Time-dependent simulations of steady C-type shocks

TL;DR

This paper presents advanced time-dependent simulations of steady C-type shocks in dusty plasmas, incorporating detailed dust grain physics, ionization, and thermal processes, revealing the influence of dust on shock structure and magnetic field rotation.

Contribution

It introduces a novel, comprehensive model for oblique fast-mode shocks that combines dust dynamics with self-consistent microphysics, capable of modeling transient phenomena.

Findings

Dust grains significantly influence shock structure at high densities.

Magnetic field rotation occurs in the shock front, especially with small shock angles.
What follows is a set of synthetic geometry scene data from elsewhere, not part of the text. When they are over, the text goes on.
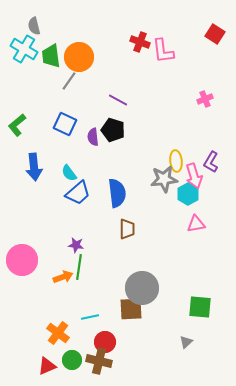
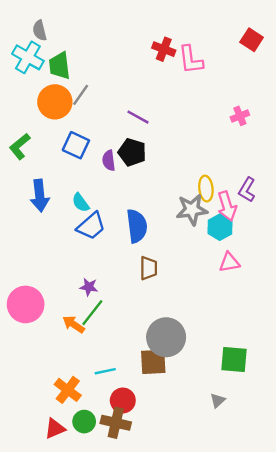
orange circle: (79, 57) -> (55, 102), moved
green line: (79, 267) -> (92, 313), turned 30
orange arrow: (63, 277) -> (74, 324), turned -126

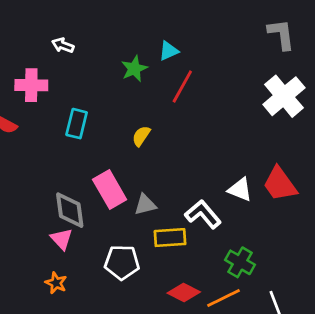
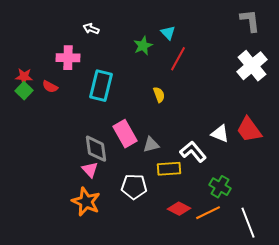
cyan triangle: (169, 51) -> (168, 33), turned -49
cyan rectangle: (77, 124) -> (101, 86), size x1.4
yellow semicircle: (141, 136) -> (159, 95), moved, turned 126
orange star: (56, 283) -> (86, 202), size x1.8

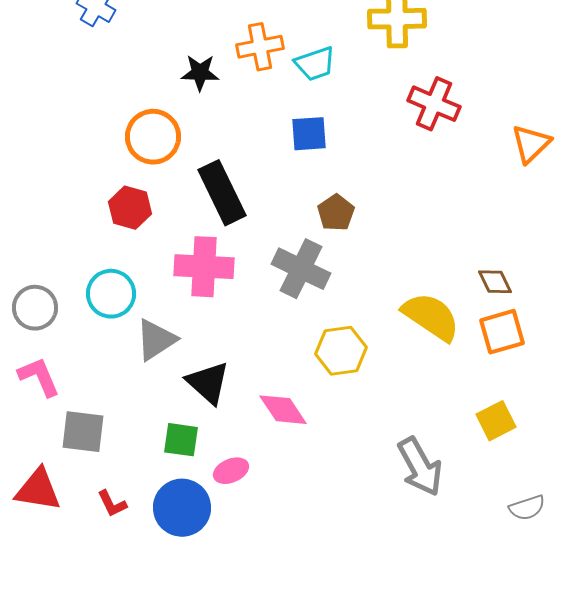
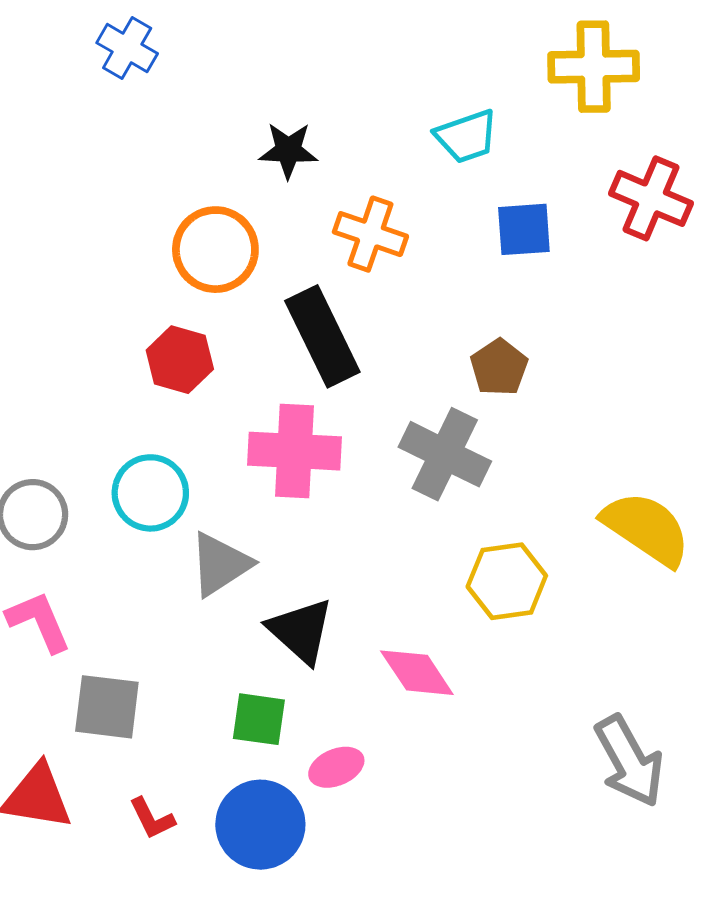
orange cross: (260, 47) -> (370, 234), moved, turned 30
blue square: (309, 134) -> (524, 229), moved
The method is robust and adaptable to non-equilibrium conditions.

Abstract

Using a time-dependent multifluid, magnetohydrodynamic code, we calculated the structure of steady perpendicular and oblique C-type shocks in dusty plasmas. We included relevant processes to describe mass transfer between the different fluids, radiative cooling by emission lines and grain charging and studied the effect of single-sized and multiple sized grains on the shock structure. Our models are the first of oblique fast-mode molecular shocks in which such a rigorous treatment of the dust grain dynamics has been combined with a self-consistent calculation of the thermal and ionisation structures including appropriate microphysics. At low densities the grains do not play any significant role in the shock dynamics. At high densities, the ionisation fraction is sufficiently low that dust grains are important charge and current carriers and, thus, determine the shock structure. We find that the magnetic field in the shock front has a significant rotation out of the initial upstream plane. This is most pronounced for single-sized grains and small angles of the shock normal with the magnetic field. Our results are similar to previous studies of steady C-type shocks showing that our method is efficient, rigorous and robust. Unlike the method employed in the previous most detailed treatment of dust in steady oblique fast-mode shocks, ours allows a reliable calculation even when chemical or other conditions deviate from local statistical equilibrium. We are also able to model transient phenomena.